T-SQL Tuesday is a monthly blog party hosted by a different community blogger each month, and this month Tracy Boggiano (blog | twitter) asks us to talk about Query Store, whether we’re using it or not.
For this T-SQL Tuesday, write about your experience adopting Query Store, maybe something unique you have seen, or a how your configure you databases, or any customization you done around it, or a story about how it saved the day. Alternately, if you have not implemented yet blog about why if you are using 2016 and above, we know why if aren’t on 2016. If you are unfortunate to be on below 2016 write about what in Query Store you are looking forward to the most once you are able to implement it. Basically, anything related to Query Store is in for T-SQL Tuesday, hopefully everyone has read up on it and knows what it can do.
I’ll be completely honest here - I expected to sit this one out. I was so certain that I even scheduled another post to be published today, and I don’t think I’ve ever published two posts in the same day before. I’ve had Query Store enabled for a while, but haven’t really done anything with it. Just had it sitting there for the “when I might need it/be ready for it” eventuality.
But then this happened.
Dear diary: today I forced my first query plan via Query Store— Andy Levy (@ALevyInROC) March 10, 2020
At least until we can re-evaluate the query and eliminate or rewrite it.
The developers I work with recently completed the development and testing efforts needed to flip a production database over to a current compatibility level (from
100 previously). With that came the move to the “new"It’s six years old, but we’re still calling it “new” Cardinality Estimator. While things generally went well, there were a few queries that didn’t play as nicely with the new CE.
While I have an industry-leading SQL Server monitoring suite watching my servers 24/7, it doesn’t capture full details for everything - by design. But something nudged me today to look in Query Store just to check up on things. I’ve had Query Store enabled for a few months, but haven’t really looked at it on a regular basis. Like Extended Events, it’s a constant entry on my “gotta read up on this stuff” list.
I apologize for the low number and quality of screenshots in this post. As noted above, I didn’t plan to write this at all. I didn’t do a good job of capturing things as they were discovered. But I think you’ll get the gist.
What I Found
My first (and last) stop was the Regressed Queries report, where I found a few stored procedures which had increased significantly in CPU consumption over the past couple days. What you’re seeing here isn’t what I saw at the beginning of the day. The selected procedure (in green) was one notch over to the left, and stood well above all other regressed queries.
Aside: Can we talk for a moment about how easy Microsoft makes it to share screenshots like this, because there’s no sensitive information, no object names, nothing at all to worry about?
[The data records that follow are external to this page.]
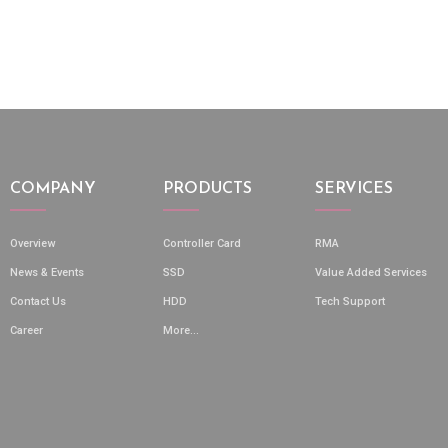
COMPANY
PRODUCTS
SERVICES
Overview
Controller Card
RMA
News & Events
SSD
Value Added Services
Contact Us
HDD
Tech Support
Career
More...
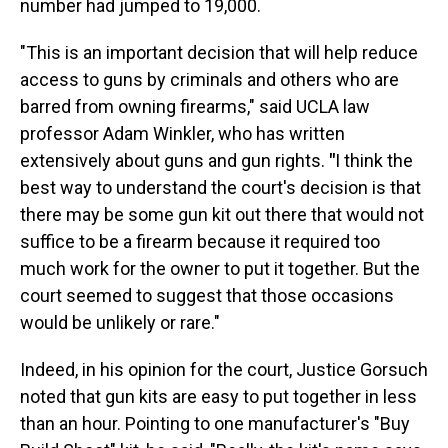
number had jumped to 19,000.
"This is an important decision that will help reduce
access to guns by criminals and others who are
barred from owning firearms," said UCLA law
professor Adam Winkler, who has written
extensively about guns and gun rights.
"
I think the
best way to understand the court's decision is that
there may be some gun kit out there that would not
suffice to be a firearm because it required too
much work for the owner to put it together. But the
court seemed to suggest that those occasions
would be unlikely or rare."
Indeed, in his opinion for the court, Justice Gorsuch
noted that gun kits are easy to put together in less
than an hour. Pointing to one manufacturer's "Buy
I keep looking for something that I need to redact but it’s clean!
Looking closer, this procedure had definitely increased in runtime - from sub-10ms to over 100ms! Definitely not enough for my monitoring tools to capture as a “long-running query”, but Query Store sure noticed. In terms of raw clock time, it’s still a pretty quick query. But what my monitoring suite did pick up is that this procedure runs over 100 times every minute. That means that the extra 90ms or so is going to add up in a big hurry.
When did this regression start? Let’s look at the daily runtime averages & plans for this procedure.
Can you guess when we made the compatibility level change in the database?
Looking closer at the two types of query plans, I saw that the “good” one was using an index seek, while the “bad” performed a full scan of that same table. I told Query Store to force that plan from last week, and things seem to be settling down a bit.
We’ve Come a Long Way
In a previous job, we had to use plan guides to nudge SQL Server in the right direction for executing some queries in a particular way. Query Store is less invasive, easier to implement, and much easier to visualize and explain what you’re seeing and how to get back to a good query plan.
This was a pretty basic and probably naive usage of Query Store. And I do need to check back in on things and make sure that there is a measurable improvement coming from forcing this plan. It’s quite possible that I did something completely wrong! I’ll have to settle in with Erin’s many blog posts on Query Store, and probably pick up Tracy’s book as well.
As was mentioned in the tweets above, this is only a temporary solution! I’m just buying some time while we investigate the stored procedure and its usage.
I spent a few additional minutes with a member of the development team to investigate where and how this procedure is used. We found that it runs on quite a few page loads. Do we need to be doing it so frequently? Can we cache the results at the application layer? Do we even understand the logic buried in the view that’s at the core of the index seek/table scan “toggle”? Is that needed? Can it be done better? Do we need to adjust indexes? Questions to answer another day. When we get those addressed, we’ll remove the forced plan.